** Goal of the exercise **
An exact copy of every entry is needed, with the images left out.

****************************************

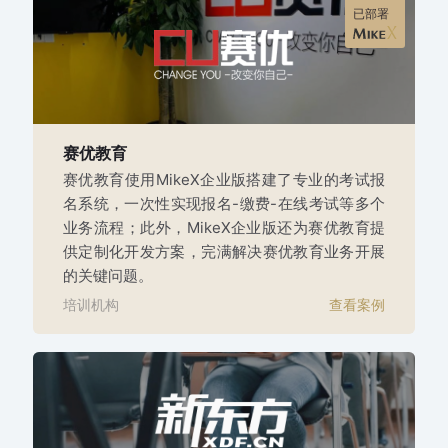
已部署
赛优教育
赛优教育使用MikeX企业版搭建了专业的考试报
名系统，一次性实现报名-缴费-在线考试等多个
业务流程；此外，MikeX企业版还为赛优教育提
供定制化开发方案，完满解决赛优教育业务开展
的关键问题。
培训机构
查看案例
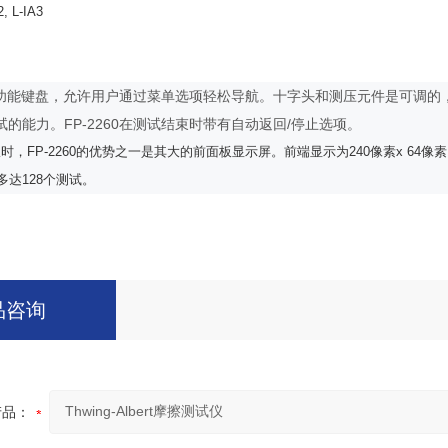
2, L-IA3
采用多功能键盘，允许用户通过菜单选项轻松导航。十字头和测压元件是可调
试的能力。
FP-2260在测试结束时带有自动返回/停止选项。
仪时，
FP-2260
的优势之一是其大的前面板显示屏。前端显示为
240
像素
x 64
像素
多达
128
个测试。
品咨询
产品：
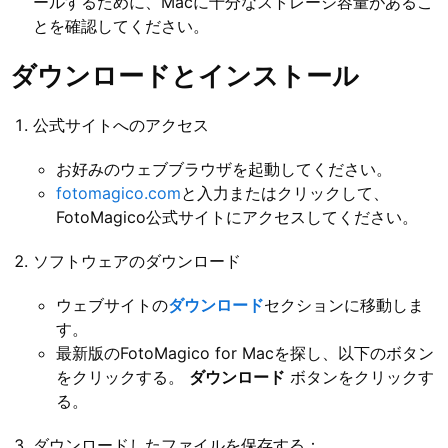
ールするために、Macに十分なストレージ容量があるこ
とを確認してください。
ダウンロードとインストール
公式サイトへのアクセス
お好みのウェブブラウザを起動してください。
fotomagico.com
と入力またはクリックして、
FotoMagico公式サイトにアクセスしてください。
ソフトウェアのダウンロード
ウェブサイトの
ダウンロード
セクションに移動しま
す。
最新版のFotoMagico for Macを探し、以下のボタン
をクリックする。
ダウンロード
ボタンをクリックす
る。
ダウンロードしたファイルを保存する：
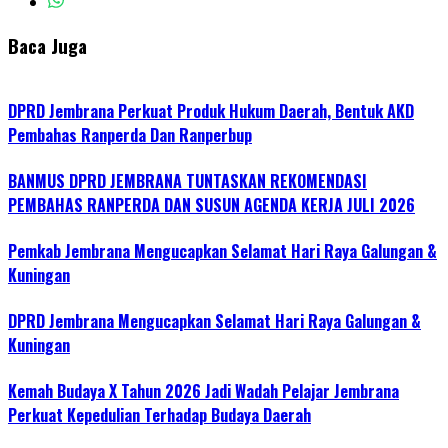
Baca Juga
DPRD Jembrana Perkuat Produk Hukum Daerah, Bentuk AKD
Pembahas Ranperda Dan Ranperbup
BANMUS DPRD JEMBRANA TUNTASKAN REKOMENDASI
PEMBAHAS RANPERDA DAN SUSUN AGENDA KERJA JULI 2026
Pemkab Jembrana Mengucapkan Selamat Hari Raya Galungan &
Kuningan
DPRD Jembrana Mengucapkan Selamat Hari Raya Galungan &
Kuningan
Kemah Budaya X Tahun 2026 Jadi Wadah Pelajar Jembrana
Perkuat Kepedulian Terhadap Budaya Daerah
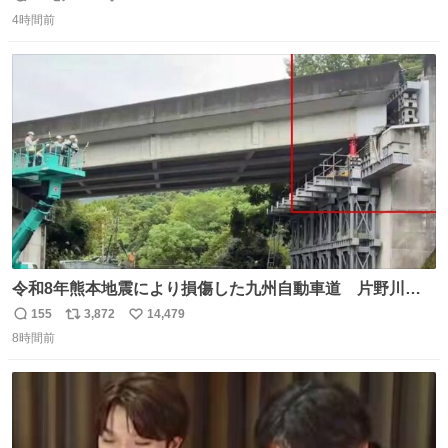
返
リ
い
ち切るのみ。 そんな時に美しい光景は救いの刻です。 人様
4時間前
信
ポ
い
に迷惑をかける人間の神経には理解が出来ないし理解する
数
ス
ね
気もない。 実直に生きる！ 今日も嘘に負けずに頑張りま
ト
数
数
す。 #LUNE #約束
令和8年熊本地震により損傷した九州自動車道 片野川橋
（下り線）の復旧作業を行っています。 タイムラプス動画
155
3,872
14,479
返
リ
い
で、段差が生じた橋桁をジャッキアップしている様子をご
8時間前
信
ポ
い
紹介します。 引き続き、早期復旧に向けて着実に工事を進
数
ス
ね
めてまいります。 #NEXCO西日本 #熊本地震
ト
数
数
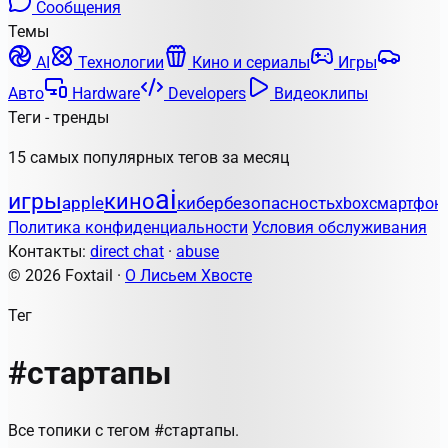
Сообщения
Темы
AI
Технологии
Кино и сериалы
Игры
Авто
Hardware
Developers
Видеоклипы
Теги - тренды
15 самых популярных тегов за месяц
ai
игры
кино
apple
кибербезопасность
xbox
смартфон
Политика конфиденциальности
Условия обслуживания
Контакты:
direct chat
·
abuse
© 2026 Foxtail ·
О Лисьем Хвосте
Тег
#стартапы
Все топики с тегом #стартапы.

****************************************

** Solution **
已部署
赛优教育
赛优教育使用MikeX企业版搭建了专业的考试报
名系统，一次性实现报名-缴费-在线考试等多个
业务流程；此外，MikeX企业版还为赛优教育提
供定制化开发方案，完满解决赛优教育业务开展
的关键问题。
培训机构
查看案例
2, L-IA3
采用多功能键盘，允许用户通过菜单选项轻松导航。十字头和测压元件是可调
试的能力。
FP-2260在测试结束时带有自动返回/停止选项。
仪时，
FP-2260
的优势之一是其大的前面板显示屏。前端显示为
240
像素
x 64
像素
多达
128
个测试。
品咨询
产品：
ールするために、Macに十分なストレージ容量があるこ
とを確認してください。
ダウンロードとインストール
公式サイトへのアクセス
お好みのウェブブラウザを起動してください。
fotomagico.com
と入力またはクリックして、
FotoMagico公式サイトにアクセスしてください。
ソフトウェアのダウンロード
ウェブサイトの
ダウンロード
セクションに移動しま
す。
最新版のFotoMagico for Macを探し、以下のボタン
をクリックする。
ダウンロード
ボタンをクリックす
る。
ダウンロードしたファイルを保存する：
Baca Juga
DPRD Jembrana Perkuat Produk Hukum Daerah, Bentuk AKD
Pembahas Ranperda Dan Ranperbup
BANMUS DPRD JEMBRANA TUNTASKAN REKOMENDASI
PEMBAHAS RANPERDA DAN SUSUN AGENDA KERJA JULI 2026
Pemkab Jembrana Mengucapkan Selamat Hari Raya Galungan &
Kuningan
DPRD Jembrana Mengucapkan Selamat Hari Raya Galungan &
Kuningan
Kemah Budaya X Tahun 2026 Jadi Wadah Pelajar Jembrana
Perkuat Kepedulian Terhadap Budaya Daerah
返
リ
い
ち切るのみ。 そんな時に美しい光景は救いの刻です。 人様
4時間前
信
ポ
い
に迷惑をかける人間の神経には理解が出来ないし理解する
数
ス
ね
気もない。 実直に生きる！ 今日も嘘に負けずに頑張りま
ト
数
数
す。 #LUNE #約束
令和8年熊本地震により損傷した九州自動車道 片野川橋
（下り線）の復旧作業を行っています。 タイムラプス動画
155
3,872
14,479
返
リ
い
で、段差が生じた橋桁をジャッキアップしている様子をご
8時間前
信
ポ
い
紹介します。 引き続き、早期復旧に向けて着実に工事を進
数
ス
ね
めてまいります。 #NEXCO西日本 #熊本地震
ト
数
数
Сообщения
Темы
AI
Технологии
Кино и сериалы
Игры
Авто
Hardware
Developers
Видеоклипы
Теги - тренды
15 самых популярных тегов за месяц
ai
игры
кино
apple
кибербезопасность
xbox
смартфон
Политика конфиденциальности
Условия обслуживания
Контакты:
direct chat
·
abuse
© 2026 Foxtail ·
О Лисьем Хвосте
Тег
#стартапы
Все топики с тегом #стартапы.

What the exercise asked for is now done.